Pewter has been around since the Roman Empire and used to create chalices, patens and spoons for ceremonial use. It is an alloy consisting mostly of tin which has been mixed with small amounts of other metals such as copper, lead or antimony to harden it and make it more durable. Early pewter often contained lead to give it strength. Lead causes old pewter to turn it's characteristic dark gray color. Today’s lead-free pewter softens to a very light gray patina. Pewter replicas are made by by melting pewter alloy and casting it into molds. It’s a soft metal which is easily bent or dented. Pewter figurines tend to be produced in a smaller size scale. Souvenir buildings have been made by a variety of pewter-producing companies including: Spoontiques, WAPW (Wales Association of Pewter Works), Hudson, Bates & Klinke, Roycliffe, Superior, and many others. I’ve written beore about pewter replicas like military statues and Union College’s Nott Memorial.  Below are some examples and photos of building replicas made of pewter. Do you know of others?


Ian said...

Aitkens Pewter of Fredericton, New Brunswick makes a small number of miniatures of famous buildings and structures of Atlantic Canada. Some of their 2D ornaments also depict buildings. They have also made limited edition items featuring buildings for specific events or occasions.

Dave said...

Hello Ian, Thanks for the information about this company. The pewter buildings they make are nice and I will write about them soon.

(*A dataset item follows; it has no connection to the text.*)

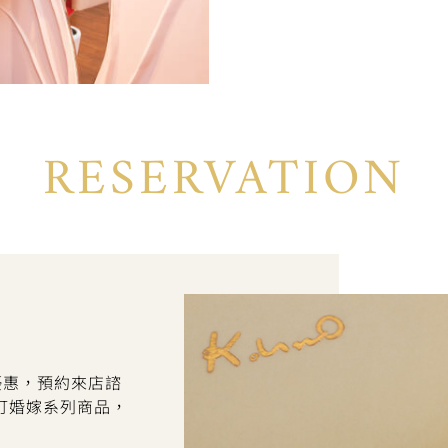
RESERVATION
折優惠，預約來店諮
訂婚嫁系列商品，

Thanks for sharing your knowledge.

Ian said...

It's my pleasure David, as I very much appreciate the effort that goes into producing a blog of this quality. It's a terrific resource for collectors.
One miniature not shown on the Aitkens website is that of Labourers Arch (also known as Labourers Bell) of St. John, New Brunswick, which I obtained at a convention. I'm not sure if it's still available.